Repeatable, documented methodology for OSINT work. A framework tells you what to do, in what order, and — critically — when to stop. These are the patterns I return to for every investigation, regardless of starting data.
Every OSINT investigation I run, regardless of starting data or complexity, goes through this sequence. The order matters — it establishes a record of progressive discovery and prevents scope creep.
Write a single sentence: what specific claim are you trying to verify or refute? Not a topic — a question with a yes/no or specific answer. This sentence is the investigation's scope boundary.
List exactly what you have before you begin: domain name, email address, username, image, phone number, name. Each data type has a specific pivot chain. Knowing what you have determines which tools open first.
Timestamped markdown file, before any tool is run. Every piece of evidence gets an entry: what you found, where you found it, the exact URL, and the date/time retrieved.

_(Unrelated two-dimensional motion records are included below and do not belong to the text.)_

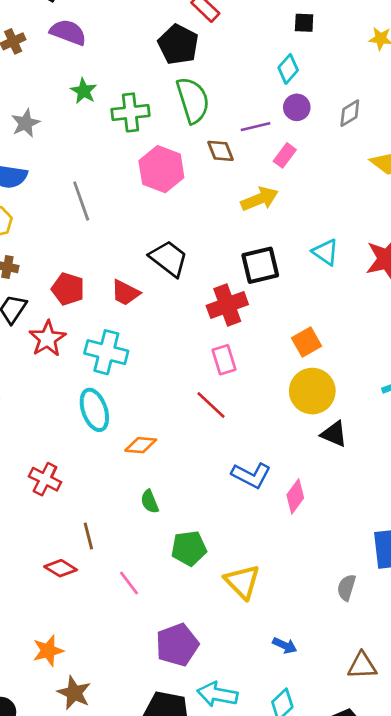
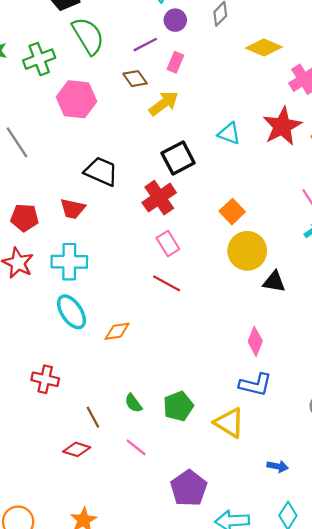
brown diamond: (221, 151) -> (135, 79), moved
blue L-shape: (251, 475) -> (255, 385), moved
green semicircle: (150, 502) -> (133, 403), moved

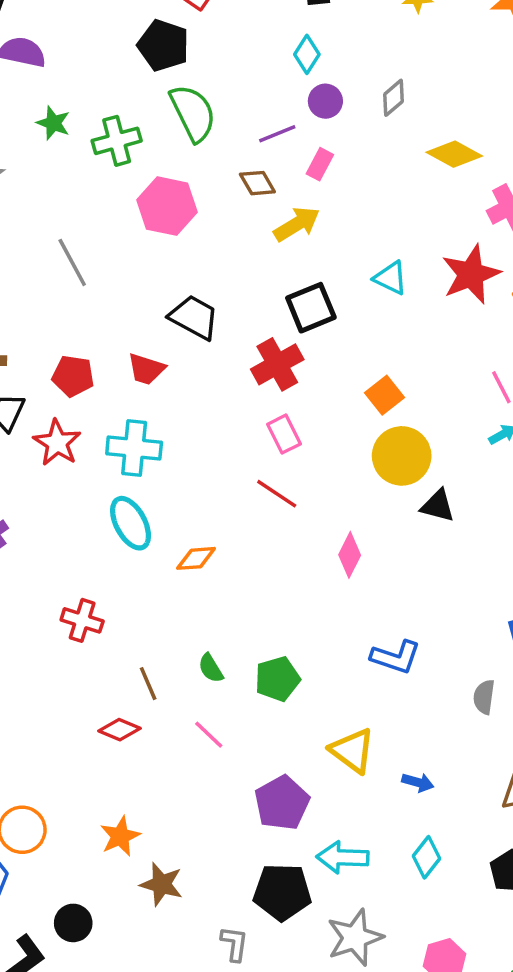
pink diamond: (255, 341) -> (350, 555), moved
yellow triangle: (229, 423) -> (352, 751), moved

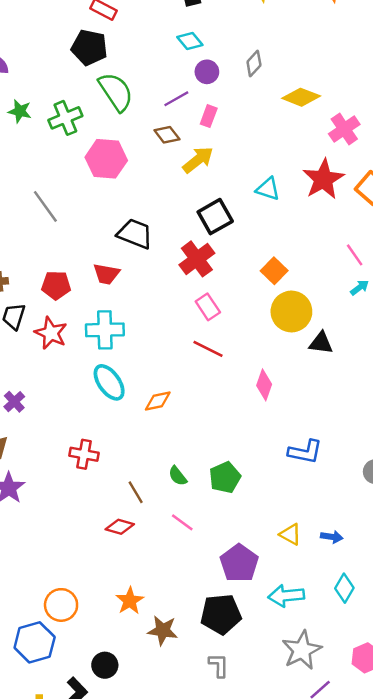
cyan diamond: (307, 54) -> (190, 41), turned -65
yellow triangle: (352, 751) -> (290, 534), moved, size x0.7
black pentagon: (282, 892) -> (221, 614), moved

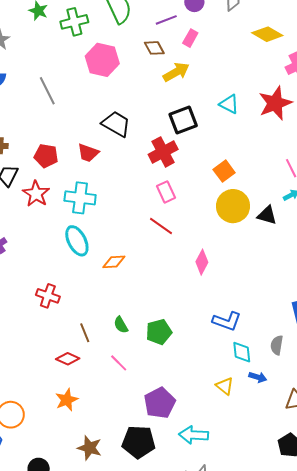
black triangle: (321, 343) -> (267, 215), moved
yellow triangle: (290, 534) -> (225, 386), moved
blue arrow: (332, 537) -> (258, 377), moved
cyan diamond: (344, 588) -> (242, 352), moved, turned -45
orange star: (130, 601) -> (67, 400), moved

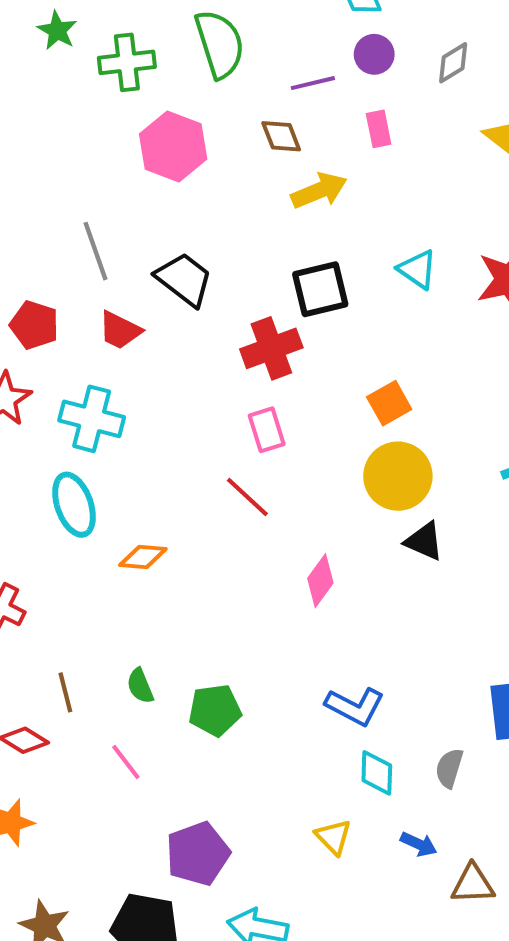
pink rectangle: (190, 38) -> (379, 129), moved, turned -48
gray line: (47, 91) -> (96, 251), moved
black triangle: (267, 215) -> (424, 541), moved
blue arrow: (258, 377) -> (419, 844), moved

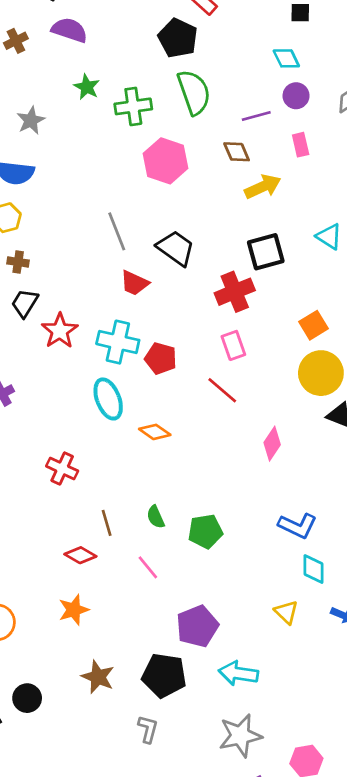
red pentagon: (34, 325) -> (161, 358), moved
orange diamond: (143, 557) -> (155, 432), turned 32

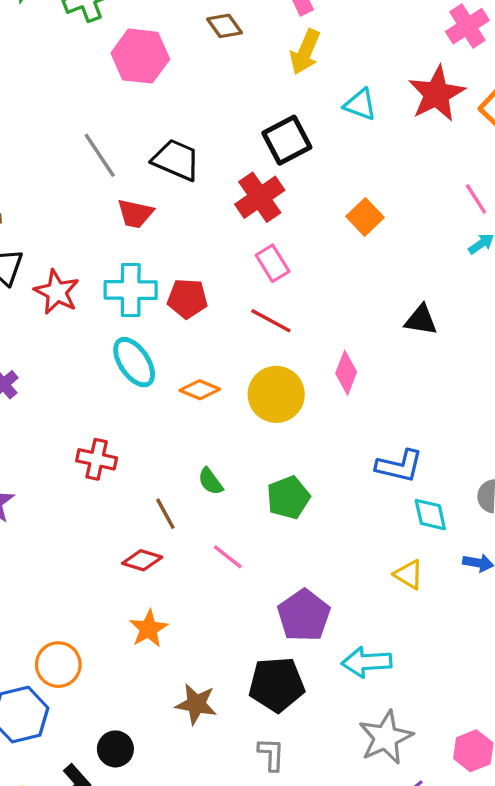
yellow arrow: (263, 187) -> (305, 52), moved, turned 150
yellow circle: (321, 373) -> (276, 394), moved
green semicircle: (156, 517) -> (211, 481), moved

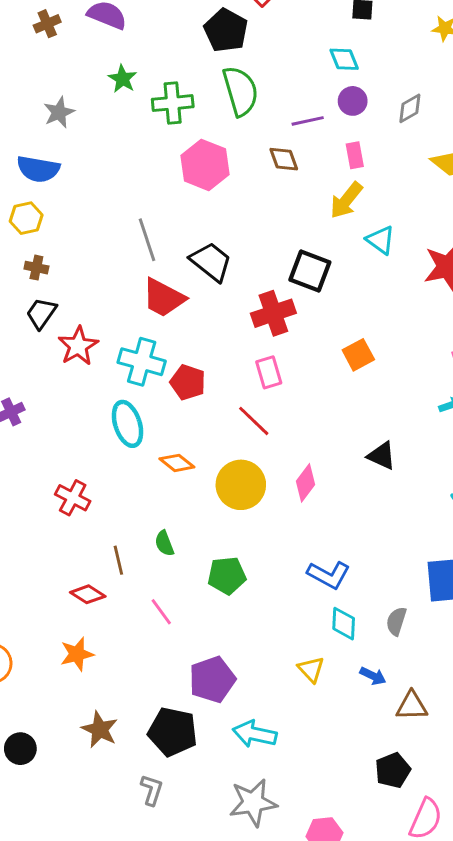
cyan triangle: (360, 104) -> (381, 240), moved
black square: (287, 140) -> (310, 271), turned 33
red trapezoid: (135, 214) -> (164, 298), size x1.4

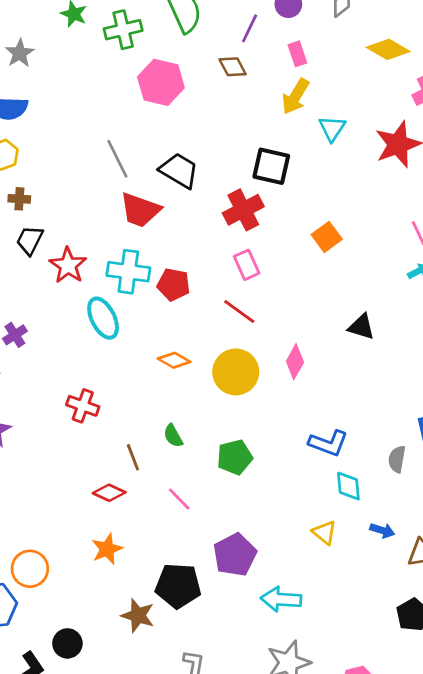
purple line: (308, 121) -> (250, 28), turned -44
cyan triangle: (381, 240) -> (332, 128), turned 36
cyan ellipse: (128, 424) -> (103, 318), moved
gray semicircle: (396, 621) -> (397, 459), moved
black pentagon: (173, 732) -> (178, 586), moved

OSINT evidence degrades. If you don't capture it now, it may be gone.
Each data type has a natural pivot sequence — domain → WHOIS → IP → hosting history → related domains. Follow the chain systematically. Document every pivot. Do not skip steps because they seem unlikely to yield results.

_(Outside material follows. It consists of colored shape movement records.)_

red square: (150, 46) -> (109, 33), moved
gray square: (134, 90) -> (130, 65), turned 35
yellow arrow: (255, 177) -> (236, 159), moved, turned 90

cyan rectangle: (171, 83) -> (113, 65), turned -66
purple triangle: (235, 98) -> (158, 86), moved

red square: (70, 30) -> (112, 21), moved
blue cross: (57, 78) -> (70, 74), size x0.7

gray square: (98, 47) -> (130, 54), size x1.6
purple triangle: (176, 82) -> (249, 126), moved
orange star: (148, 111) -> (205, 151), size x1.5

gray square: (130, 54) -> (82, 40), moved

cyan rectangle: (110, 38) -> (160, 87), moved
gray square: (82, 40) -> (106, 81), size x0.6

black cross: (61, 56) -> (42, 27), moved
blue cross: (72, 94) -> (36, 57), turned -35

Return to the sentence you wrote in step 01. Can you answer it with the evidence collected? If yes — stop, write the summary, preserve the documentation. If no after reasonable effort — "insufficient public evidence to conclude" is a legitimate and honest finding.
Tracing who controls a website when registration is anonymized. The pivot chain: WHOIS → IP history → certificate records → reverse WHOIS → hosting history → Wayback Machine → related domains.

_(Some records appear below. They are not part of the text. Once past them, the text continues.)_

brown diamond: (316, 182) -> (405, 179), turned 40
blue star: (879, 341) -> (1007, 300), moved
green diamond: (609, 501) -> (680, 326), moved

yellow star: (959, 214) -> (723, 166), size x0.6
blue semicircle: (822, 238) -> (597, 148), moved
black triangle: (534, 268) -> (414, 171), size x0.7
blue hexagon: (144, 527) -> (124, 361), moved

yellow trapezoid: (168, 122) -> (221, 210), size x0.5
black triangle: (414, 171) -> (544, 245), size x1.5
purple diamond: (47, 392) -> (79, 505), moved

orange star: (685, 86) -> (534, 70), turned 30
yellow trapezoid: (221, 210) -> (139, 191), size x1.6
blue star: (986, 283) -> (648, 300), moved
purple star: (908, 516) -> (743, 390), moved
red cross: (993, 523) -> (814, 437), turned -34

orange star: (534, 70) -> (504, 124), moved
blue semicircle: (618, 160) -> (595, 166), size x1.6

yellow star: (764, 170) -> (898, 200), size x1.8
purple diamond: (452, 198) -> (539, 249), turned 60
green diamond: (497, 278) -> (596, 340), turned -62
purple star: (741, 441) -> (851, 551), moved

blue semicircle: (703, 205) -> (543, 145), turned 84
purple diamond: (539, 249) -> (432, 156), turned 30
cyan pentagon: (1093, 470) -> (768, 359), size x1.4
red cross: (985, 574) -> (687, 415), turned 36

Building a picture from a single email address. The pivot chain: breach check → linked account discovery → username enumeration → social platform cross-reference → domain ownership if it's a custom domain.
Confirming the origin, date, and authenticity of a photograph or video. The pipeline: multi-engine reverse image search → EXIF extraction → ELA analysis → geolocation from visual context → timeline check against known events.
Running the same investigation against yourself that someone else could run. The self-audit pipeline: Google operators → social platform enumeration → data broker scan → people-search opt-out → ongoing monitoring setup.